"El elixir" de Enrique Mochón Romera

11.11.2020

Marta y yo creímos haber hallado la fórmula de la eterna juventud. Así lo probaban al menos los ensayos realizados sobre animales. Aquel frasco de líquido azul brillante era el resultado de muchos años de trabajo, el final de un proyecto que parecía desde su inicio condenado al fracaso y en el que habíamos perseverado pese a los continuos obstáculos. Faltaba no obstante dar el último paso, y en eso no podíamos permitirnos ni un solo fallo. Ahora tocaba una ardua labor de documentación y estudio, de análisis de datos de experimentos similares, de comparación de estadísticas, de valoración de la gravedad de esos posibles resultados negativos. Y fue entonces cuando empezaron nuestras desavenencias. La actitud impaciente de Marta, por un lado, no era la más adecuada para ese momento. Pero cuando yo se lo hacía ver, ella, con aquel asombroso poder de lógica que tanto bien había aportado a nuestra labor, lograba hacerme sentir como un obseso de la prudencia.

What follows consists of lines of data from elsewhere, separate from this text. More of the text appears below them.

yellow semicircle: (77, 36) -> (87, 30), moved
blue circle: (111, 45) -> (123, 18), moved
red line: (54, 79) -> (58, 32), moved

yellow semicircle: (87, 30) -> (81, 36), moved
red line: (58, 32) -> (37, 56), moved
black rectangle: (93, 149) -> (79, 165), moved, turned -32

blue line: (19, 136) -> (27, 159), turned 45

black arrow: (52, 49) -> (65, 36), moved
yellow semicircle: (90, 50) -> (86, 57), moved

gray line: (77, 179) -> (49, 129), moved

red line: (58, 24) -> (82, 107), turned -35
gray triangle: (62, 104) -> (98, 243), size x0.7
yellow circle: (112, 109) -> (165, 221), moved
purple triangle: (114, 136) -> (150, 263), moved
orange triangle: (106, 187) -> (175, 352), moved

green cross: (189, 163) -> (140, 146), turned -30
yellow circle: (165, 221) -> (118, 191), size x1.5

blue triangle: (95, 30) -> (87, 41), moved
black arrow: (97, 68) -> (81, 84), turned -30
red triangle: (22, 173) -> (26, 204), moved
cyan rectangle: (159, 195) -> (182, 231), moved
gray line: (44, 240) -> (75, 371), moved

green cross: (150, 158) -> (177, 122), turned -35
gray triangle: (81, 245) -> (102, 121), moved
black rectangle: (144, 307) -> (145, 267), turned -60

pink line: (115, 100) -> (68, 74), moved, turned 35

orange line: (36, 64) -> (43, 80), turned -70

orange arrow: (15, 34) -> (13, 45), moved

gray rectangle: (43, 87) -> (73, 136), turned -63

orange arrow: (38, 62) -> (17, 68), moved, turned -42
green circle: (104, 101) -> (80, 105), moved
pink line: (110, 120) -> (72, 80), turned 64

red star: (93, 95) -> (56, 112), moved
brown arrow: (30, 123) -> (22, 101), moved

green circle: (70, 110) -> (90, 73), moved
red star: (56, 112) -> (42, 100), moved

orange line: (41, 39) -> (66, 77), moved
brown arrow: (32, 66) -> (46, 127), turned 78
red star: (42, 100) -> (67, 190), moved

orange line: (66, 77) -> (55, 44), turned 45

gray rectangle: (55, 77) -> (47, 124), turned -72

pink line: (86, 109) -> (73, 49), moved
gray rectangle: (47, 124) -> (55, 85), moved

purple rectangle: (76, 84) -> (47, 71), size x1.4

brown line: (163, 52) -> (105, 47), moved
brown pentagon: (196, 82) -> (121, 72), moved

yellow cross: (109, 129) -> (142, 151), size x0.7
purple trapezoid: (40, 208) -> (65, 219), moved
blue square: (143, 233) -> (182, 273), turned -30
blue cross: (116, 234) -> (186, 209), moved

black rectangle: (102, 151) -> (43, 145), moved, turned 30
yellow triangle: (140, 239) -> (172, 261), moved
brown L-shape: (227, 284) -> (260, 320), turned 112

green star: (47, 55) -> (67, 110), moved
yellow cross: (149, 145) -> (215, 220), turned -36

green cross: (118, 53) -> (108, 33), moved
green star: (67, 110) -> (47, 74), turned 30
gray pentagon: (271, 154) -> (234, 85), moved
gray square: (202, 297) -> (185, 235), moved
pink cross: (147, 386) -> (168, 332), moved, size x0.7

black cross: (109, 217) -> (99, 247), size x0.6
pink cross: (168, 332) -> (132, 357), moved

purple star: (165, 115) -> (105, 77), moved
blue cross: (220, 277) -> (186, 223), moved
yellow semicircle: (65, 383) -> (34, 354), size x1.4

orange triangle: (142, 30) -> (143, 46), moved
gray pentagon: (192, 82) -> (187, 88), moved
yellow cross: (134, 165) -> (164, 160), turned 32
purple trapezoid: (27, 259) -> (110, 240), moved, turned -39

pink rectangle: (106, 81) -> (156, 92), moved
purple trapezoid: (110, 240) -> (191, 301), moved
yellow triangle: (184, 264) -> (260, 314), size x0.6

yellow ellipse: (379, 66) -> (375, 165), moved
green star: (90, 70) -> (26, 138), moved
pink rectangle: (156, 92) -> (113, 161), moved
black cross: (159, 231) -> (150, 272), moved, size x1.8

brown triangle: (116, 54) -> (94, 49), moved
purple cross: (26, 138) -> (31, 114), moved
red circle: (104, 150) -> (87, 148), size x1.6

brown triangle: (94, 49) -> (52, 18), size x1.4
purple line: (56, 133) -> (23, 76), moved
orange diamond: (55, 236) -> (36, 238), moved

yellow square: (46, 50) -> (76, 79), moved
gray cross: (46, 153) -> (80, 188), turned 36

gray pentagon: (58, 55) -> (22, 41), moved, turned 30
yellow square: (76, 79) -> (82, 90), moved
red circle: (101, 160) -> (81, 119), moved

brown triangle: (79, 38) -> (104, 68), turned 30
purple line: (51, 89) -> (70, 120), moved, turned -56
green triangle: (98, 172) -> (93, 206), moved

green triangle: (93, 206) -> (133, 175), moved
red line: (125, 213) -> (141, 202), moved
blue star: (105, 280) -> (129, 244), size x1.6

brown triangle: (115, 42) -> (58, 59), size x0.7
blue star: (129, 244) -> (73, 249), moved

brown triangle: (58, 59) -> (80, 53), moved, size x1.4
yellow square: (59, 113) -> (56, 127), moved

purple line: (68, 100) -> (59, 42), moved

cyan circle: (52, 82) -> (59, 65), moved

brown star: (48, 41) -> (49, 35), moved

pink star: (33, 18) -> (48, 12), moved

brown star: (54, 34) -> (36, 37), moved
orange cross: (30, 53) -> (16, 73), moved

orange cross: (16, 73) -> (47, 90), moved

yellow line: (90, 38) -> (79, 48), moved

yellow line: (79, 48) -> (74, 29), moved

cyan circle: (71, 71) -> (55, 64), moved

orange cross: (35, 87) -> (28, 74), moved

Ocurría también que, después de tanto tiempo de intenso y absorbente trabajo, de repente nos encontrábamos haciendo algo más bien aburrido, casi burocrático, y cuya laboriosidad y obligada lentitud tampoco nos garantizaba el éxito. Aunque quizá todo pueda resumirse en que todavía éramos jóvenes y no estábamos preparados para algo tan trascendente. Pasamos los primeros días discutiendo a todas horas, cerrando cada noche los bares de la ciudad, intentando ponernos de acuerdo en cuál era el mejor modo de hacer las cosas. Una mañana Marta llegó al laboratorio decidida a probarlo en ella. Yo llevaba tiempo temiendo aquel momento y mi negación al respecto fue rotunda. Pero su determinación entonces era tal, ofreciéndome una y otra vez su brazo desnudo, sorda a cualquier desesperado argumento mío por disuadirla, que al final claudiqué. No logro recordar, quizá nunca lo supe, qué pasó entonces por mi cabeza, si no es que mientras le inyectaba el compuesto mis movimientos eran gobernados por un poder superior al del gran amor que sentía por ella. A estas alturas no sorprendo a nadie si digo que los efectos del compuesto resultaron fatales para su cuerpo de humano. Seis décadas después, el pabellón universitario de ciencias aún conserva huellas del devastador incendio que mi ira provocó. Casi tantas como mi piel. De aquellos años, aparte del dolor y de un montón de polvorientos e indescifrables legajos, solo conservo a nuestra buena gatita Misi.